Whelan then left the business and earned a college degree in creative writing. “And then this just sort of happened, and it ended up being the perfect blend of the two things I'm really passionate about. And I don't have to deal with the toxicity of Hollywood,” she says.
Whelan admits that nepotism landed her the voiceover business. She explains that a close college friend’s mom was an audiobook director and producer at Brillance, an audio publishing company that was independent before Amazon bought it. The mom approached Whelan during her college graduation ceremony, and knowing her skill, said she’d be good at the gig. However, at the time (2008-2009), Whelan had no idea what an audiobook was.
“It wasn't really something you could go out and decide to create a career in. Everyone I know from that generation, we fell backwards into this job. And it was always a question of, ‘Do you know someone who can do this?’ We were pulling people off the street a little bit.”
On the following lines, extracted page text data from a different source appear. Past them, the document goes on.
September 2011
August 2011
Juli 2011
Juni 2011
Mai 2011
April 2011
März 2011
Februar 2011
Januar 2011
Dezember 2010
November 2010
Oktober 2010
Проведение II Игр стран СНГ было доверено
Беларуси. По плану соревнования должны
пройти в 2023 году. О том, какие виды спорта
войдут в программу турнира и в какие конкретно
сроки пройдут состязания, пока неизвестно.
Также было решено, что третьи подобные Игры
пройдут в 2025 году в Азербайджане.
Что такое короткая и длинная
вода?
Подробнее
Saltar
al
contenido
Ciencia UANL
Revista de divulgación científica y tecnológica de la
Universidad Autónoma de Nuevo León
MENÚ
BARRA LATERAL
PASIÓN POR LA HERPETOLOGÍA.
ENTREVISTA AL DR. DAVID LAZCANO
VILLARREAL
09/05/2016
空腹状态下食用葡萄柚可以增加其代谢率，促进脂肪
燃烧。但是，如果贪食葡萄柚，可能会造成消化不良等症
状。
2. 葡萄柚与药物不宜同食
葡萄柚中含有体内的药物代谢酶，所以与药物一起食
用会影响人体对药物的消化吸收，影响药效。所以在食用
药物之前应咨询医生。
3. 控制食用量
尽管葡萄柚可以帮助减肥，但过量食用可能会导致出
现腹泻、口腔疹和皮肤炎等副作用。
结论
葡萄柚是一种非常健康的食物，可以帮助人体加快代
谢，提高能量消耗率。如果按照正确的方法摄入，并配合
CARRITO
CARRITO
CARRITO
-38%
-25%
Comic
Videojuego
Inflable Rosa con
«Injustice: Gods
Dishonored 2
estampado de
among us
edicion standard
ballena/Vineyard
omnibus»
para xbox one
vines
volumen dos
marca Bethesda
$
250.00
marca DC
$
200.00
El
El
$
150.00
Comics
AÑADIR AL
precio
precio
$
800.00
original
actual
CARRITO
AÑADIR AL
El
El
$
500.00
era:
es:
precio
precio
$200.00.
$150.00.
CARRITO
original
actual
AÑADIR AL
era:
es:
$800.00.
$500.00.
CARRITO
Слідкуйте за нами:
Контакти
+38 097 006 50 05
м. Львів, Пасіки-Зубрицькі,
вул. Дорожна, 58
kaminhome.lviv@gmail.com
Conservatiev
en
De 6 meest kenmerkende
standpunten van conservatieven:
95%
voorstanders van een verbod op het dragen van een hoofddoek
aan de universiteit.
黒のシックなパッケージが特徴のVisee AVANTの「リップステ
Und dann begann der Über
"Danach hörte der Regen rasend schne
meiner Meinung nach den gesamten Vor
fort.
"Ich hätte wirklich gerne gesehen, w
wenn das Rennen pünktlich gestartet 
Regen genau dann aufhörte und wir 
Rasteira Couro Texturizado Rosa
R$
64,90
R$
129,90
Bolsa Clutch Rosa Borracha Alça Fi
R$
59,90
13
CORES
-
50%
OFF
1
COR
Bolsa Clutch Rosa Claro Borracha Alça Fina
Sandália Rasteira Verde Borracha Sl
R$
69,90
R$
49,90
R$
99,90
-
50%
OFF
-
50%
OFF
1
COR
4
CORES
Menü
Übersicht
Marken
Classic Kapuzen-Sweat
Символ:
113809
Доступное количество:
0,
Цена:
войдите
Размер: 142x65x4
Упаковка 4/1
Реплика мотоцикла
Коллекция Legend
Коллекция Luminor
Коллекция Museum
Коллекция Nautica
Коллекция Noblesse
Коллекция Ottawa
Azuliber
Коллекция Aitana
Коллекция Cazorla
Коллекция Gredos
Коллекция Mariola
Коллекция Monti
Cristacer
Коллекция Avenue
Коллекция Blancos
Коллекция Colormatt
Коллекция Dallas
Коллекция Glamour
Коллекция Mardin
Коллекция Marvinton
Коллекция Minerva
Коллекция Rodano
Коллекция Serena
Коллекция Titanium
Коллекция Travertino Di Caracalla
Now a specific career path exists, with people investing in a home studio, coaching/training, and networking groups, she explains.
“A lot of people will say something like, ‘My kids love when I read to them, and I should really do this job.’ And I always want to say, ‘Okay, well, why don't you first … just try going into an airless room for eight hours and read, and see how much you can do it fluidly without making mistakes. See if you still love it after eight hours.’ Because I would know a lot of actors who will try to do it. They think it's going to be great, and then … they spend one day in the studio, and they just think, ‘Get me out of here.’”
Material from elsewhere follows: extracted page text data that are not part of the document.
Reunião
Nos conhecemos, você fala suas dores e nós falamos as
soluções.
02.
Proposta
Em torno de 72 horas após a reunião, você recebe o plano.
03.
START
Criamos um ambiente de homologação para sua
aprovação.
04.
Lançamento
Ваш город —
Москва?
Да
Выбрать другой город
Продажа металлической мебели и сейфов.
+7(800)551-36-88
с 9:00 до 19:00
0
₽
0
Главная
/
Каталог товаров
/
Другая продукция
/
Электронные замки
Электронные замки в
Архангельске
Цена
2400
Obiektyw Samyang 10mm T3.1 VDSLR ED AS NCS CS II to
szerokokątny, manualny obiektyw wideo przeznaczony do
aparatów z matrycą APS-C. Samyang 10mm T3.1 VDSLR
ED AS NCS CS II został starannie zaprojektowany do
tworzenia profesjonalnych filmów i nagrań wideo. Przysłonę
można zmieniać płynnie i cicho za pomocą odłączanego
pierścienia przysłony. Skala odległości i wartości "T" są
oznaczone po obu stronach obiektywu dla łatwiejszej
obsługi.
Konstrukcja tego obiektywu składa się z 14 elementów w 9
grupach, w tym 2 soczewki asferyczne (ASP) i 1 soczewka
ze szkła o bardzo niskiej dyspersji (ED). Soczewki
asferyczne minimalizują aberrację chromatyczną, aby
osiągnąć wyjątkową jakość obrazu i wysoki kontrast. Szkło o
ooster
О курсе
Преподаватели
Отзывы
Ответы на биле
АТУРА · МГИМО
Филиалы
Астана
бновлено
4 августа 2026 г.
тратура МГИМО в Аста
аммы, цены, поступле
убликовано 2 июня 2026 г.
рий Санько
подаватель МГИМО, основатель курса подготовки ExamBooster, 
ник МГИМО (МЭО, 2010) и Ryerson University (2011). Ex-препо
The job is deceptively hard on your voice, Whelan emphasizes, so she’s had to adjust her recording schedule. During her early years, she recorded 70-80 books annually. Then she lost her voice, and a doctor warned that she’d lose her career if she didn’t stop talking for at least a month. Now Whelan spends four to five hours per day in the booth, hydrates constantly, avoids places that require her to yell, and abstains from alcohol on nights before a recording session. She’s even done physical therapy for the job because it involves a lot of sitting.
Is there someone listening and judging her recordings? About 95% of the time, no, she says. She typically records herself, sends the files to be cleaned up, receives corrections to misreads, then fixes and resends.
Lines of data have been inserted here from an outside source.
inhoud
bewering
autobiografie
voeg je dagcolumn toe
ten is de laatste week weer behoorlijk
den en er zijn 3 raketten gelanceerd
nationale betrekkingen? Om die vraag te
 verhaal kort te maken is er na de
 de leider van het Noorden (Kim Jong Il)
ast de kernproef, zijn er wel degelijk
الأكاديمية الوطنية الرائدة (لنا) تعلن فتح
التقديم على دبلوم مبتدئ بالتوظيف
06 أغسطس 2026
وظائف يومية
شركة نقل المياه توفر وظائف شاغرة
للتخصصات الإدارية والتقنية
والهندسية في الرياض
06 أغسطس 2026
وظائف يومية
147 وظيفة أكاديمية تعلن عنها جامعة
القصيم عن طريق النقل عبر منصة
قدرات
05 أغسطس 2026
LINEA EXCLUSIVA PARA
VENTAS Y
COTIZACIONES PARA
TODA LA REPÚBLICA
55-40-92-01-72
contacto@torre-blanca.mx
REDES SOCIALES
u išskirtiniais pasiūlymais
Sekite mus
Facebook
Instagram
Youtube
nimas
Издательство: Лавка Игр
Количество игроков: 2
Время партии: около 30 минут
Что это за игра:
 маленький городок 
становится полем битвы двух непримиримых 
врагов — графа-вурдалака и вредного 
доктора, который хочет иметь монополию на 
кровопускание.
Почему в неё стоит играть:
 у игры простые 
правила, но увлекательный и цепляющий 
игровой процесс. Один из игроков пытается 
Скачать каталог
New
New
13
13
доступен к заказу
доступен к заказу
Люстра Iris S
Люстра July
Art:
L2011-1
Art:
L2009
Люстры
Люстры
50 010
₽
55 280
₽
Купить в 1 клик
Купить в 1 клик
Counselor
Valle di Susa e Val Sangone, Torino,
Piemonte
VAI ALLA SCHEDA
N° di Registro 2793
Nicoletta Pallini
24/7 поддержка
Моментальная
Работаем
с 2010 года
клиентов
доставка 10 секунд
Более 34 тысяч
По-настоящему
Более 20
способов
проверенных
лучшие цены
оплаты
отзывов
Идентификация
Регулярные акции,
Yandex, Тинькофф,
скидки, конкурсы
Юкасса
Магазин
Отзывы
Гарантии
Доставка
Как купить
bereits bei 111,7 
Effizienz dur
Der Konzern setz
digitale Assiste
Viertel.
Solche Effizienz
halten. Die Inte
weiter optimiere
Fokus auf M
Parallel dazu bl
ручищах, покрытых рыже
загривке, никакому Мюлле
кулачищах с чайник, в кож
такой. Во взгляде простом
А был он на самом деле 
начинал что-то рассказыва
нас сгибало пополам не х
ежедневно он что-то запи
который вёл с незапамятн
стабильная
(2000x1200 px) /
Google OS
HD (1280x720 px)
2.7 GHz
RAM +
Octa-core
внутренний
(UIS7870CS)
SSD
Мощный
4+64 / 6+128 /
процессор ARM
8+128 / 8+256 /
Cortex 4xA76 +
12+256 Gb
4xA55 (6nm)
So far, an author has never told Whelan that they didn’t like her reading style and wanted her redo it. “I've had, actually, remarkably the opposite experience. Mostly, it's an author saying, ‘I can't believe you voiced exactly what was in my head, exactly how I heard this character, that's how it came to life.’ And I always tell them, ‘Well, that's what was on the page, that's how I interpreted it. That's really all you.’”
Other authors have said they didn’t want to hear anyone else read their work, “and that is also completely fair,” Whelan adds.
Now with artificial intelligence, Whelan has been trying to diversify her work, mainly by starting her own audio publishing company.
She doesn’t feel combative toward AI, however, and sees it as a useful for comparison.
“When you have something … that can just read the text and do it perfectly … we're going to get to the point where we definitely can't tell the difference. But if we know the difference, will that change our behavior? Will we support the artists that are still doing this? … We have a fireside storytelling tradition that predates written storytelling. And I happen to think it’s an elemental part of the human condition. And therefore, I don't think it's going anywhere. But I obviously think in the corporatization and commodification of it, it will change. … It will serve to make human-voiced audiobooks all the more special, and might actually result in the kind of recognition I think is severely lacking in this industry, that it is an art form, it is a craft.”
Think of AI as a plastic plant, she suggests. “It is always perfect and is low-maintenance and serves a purpose. But there's a reason people still have real plants — because they're invested in it.”